Photo : Wokandapix, CC0

Le Peuple est un journal encore tout jeune et pour bâtir sa crédibilité, il doit gérer le phénomène des fausses nouvelles, un fléau qui affecte autant les médias traditionnels que les médias alternatifs. Afin de bien comprendre l'enjeu, il faut toutefois se pencher sur le sens de l'expression « fausse nouvelle », qui n'est pas aussi évident qu'on pourrait le croire.

Le double sens de l'expression « fausse nouvelle »

C'est que l'expression « fausse nouvelle » porte en elle deux définitions qui s'entremêlent.

Selon sa première définition, une « fausse nouvelle » désigne, simplement, une nouvelle qui n'est pas véridique. Ainsi, lors de la soirée électorale de 2007 au Québec, Radio-Canada avait annoncé la défaite de Jean Charest dans son propre comté... pour se raviser une heure plus tard : Jean Charest, au bout du compte, avait été réélu.

La seconde définition de « fausse nouvelle » est beaucoup plus sournoise, car elle désigne une nouvelle qui peut être ou ne pas être vraie, mais qui, avant tout, déplaît à un groupe de gens. Le reportage de TVA en décembre dernier selon lequel des femmes ont été exclues d'un chantier de construction près d'une mosquée en est le parfait exemple. Nombreux sont les Québécois à juger que les autorités se sont montrées plus empressées à étouffer l'affaire qu'à chercher la vérité. En ce sens, le terme « fausse nouvelle » n'a pas été utilisé pour statuer sur la véracité du reportage de TVA – qui demeure inconnu –, mais pour dire : « Taisez-vous. »

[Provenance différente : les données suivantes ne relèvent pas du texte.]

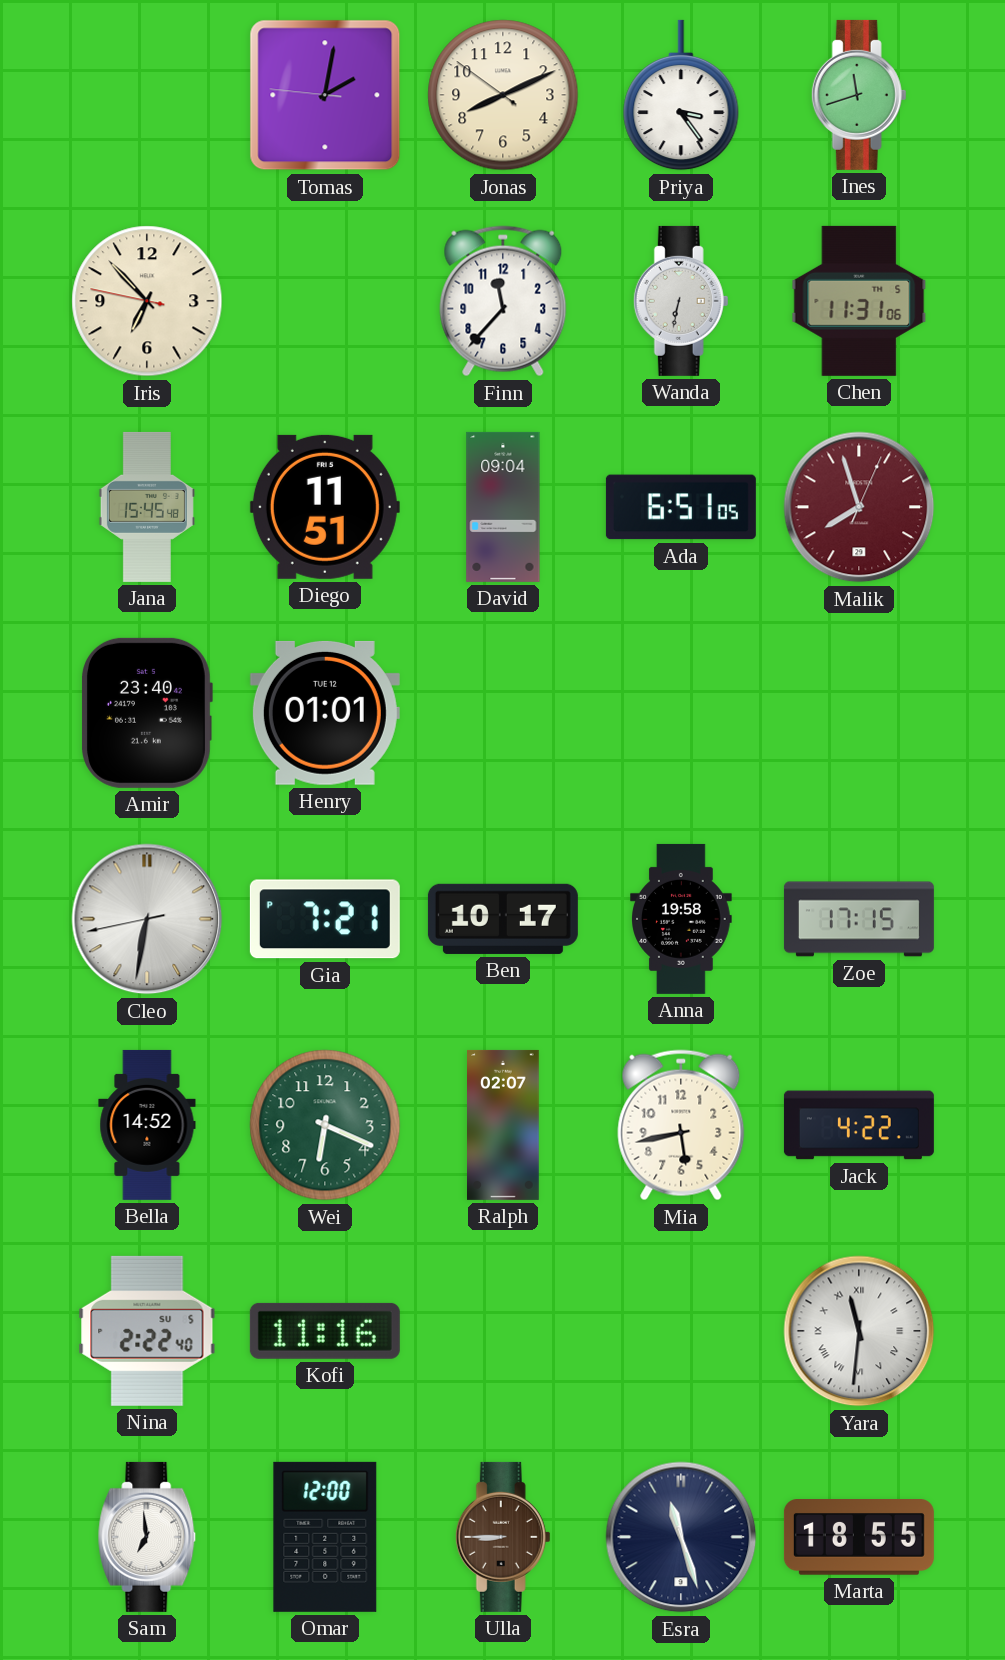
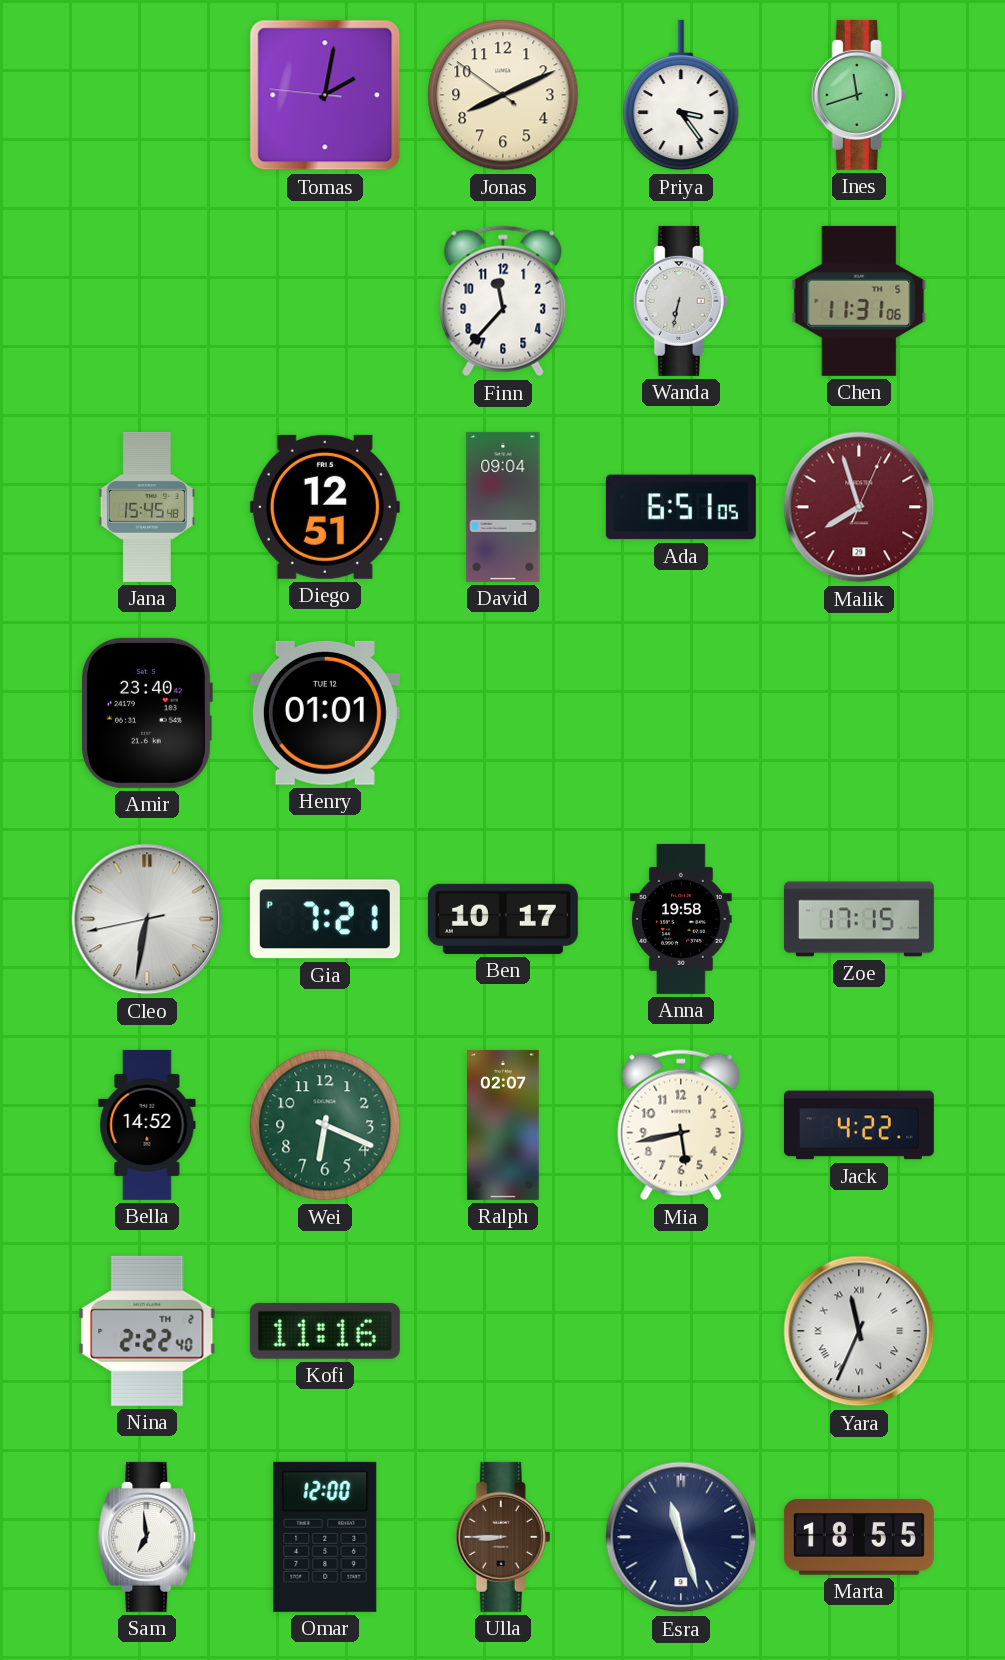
Iris: 6:52 -> none
Diego: 11:51 -> 12:51
Nina date: SU 5 -> TH 2
Yara: 11:31 -> 11:34
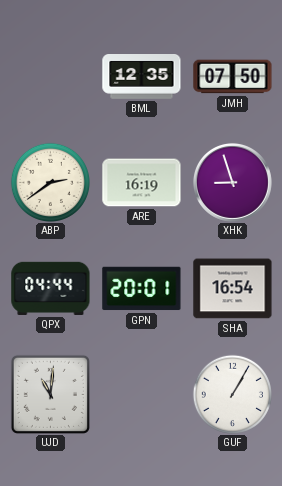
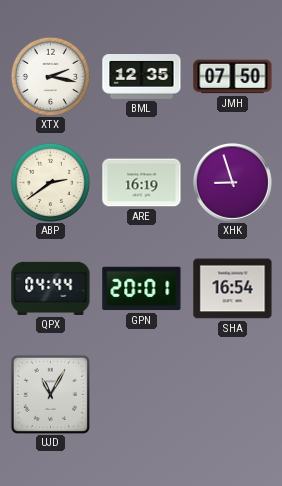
XTX: none -> 2:17
UJD: 11:01 -> 11:05
GUF: 1:05 -> none
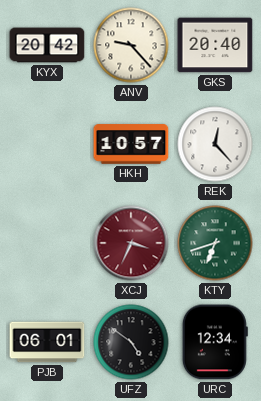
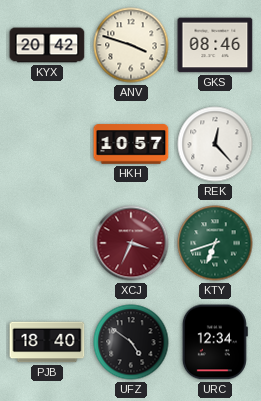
ANV: 9:23 -> 3:48
GKS: 20:40 -> 08:46
PJB: 06:01 -> 18:40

Nous indiquons toujours nos sources avec chaque article

En gardant la première définition de « fausse nouvelle » en tête, je vais maintenant expliquer comment Le Peuple évite de publier des nouvelles qui ne sont pas véridiques.

Tout d'abord, sachez que nous publions toujours nos sources au début de chacun de nos articles et nous comptons continuer dans cette direction. En agissant de cette façon, nos lecteurs peuvent, à tout moment, vérifier que nous n'affirmons pas quelque chose sans preuve.

Cependant, nous avons remarqué qu'il est parfois difficile de naviguer parmi les sources pour trouver ce que l'on y cherche précisément. À cet effet, je travaille sur un nouveau système pour simplifier les choses. Il faudra attendre encore quelque temps pour que celui-ci soit déployé.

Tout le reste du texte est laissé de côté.